TASK GOAL: Find and return every line of the data that contains the word "championnats".

Stored data entries:
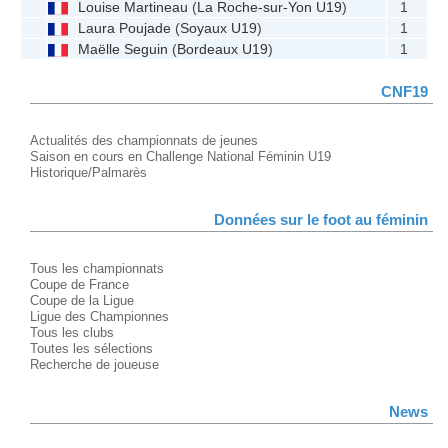
Louise Martineau
(
La Roche-sur-Yon U19
)
1
Laura Poujade
(
Soyaux U19
)
1
Maëlle Seguin
(
Bordeaux U19
)
1
CNF19
Actualités des championnats de jeunes
Saison en cours en Challenge National Féminin U19
Historique/Palmarès
Données sur le foot au féminin
Tous les championnats
Coupe de France
Coupe de la Ligue
Ligue des Championnes
Tous les clubs
Toutes les sélections
Recherche de joueuse
News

SOLVED EXERCISE:
Actualités des championnats de jeunes
Tous les championnats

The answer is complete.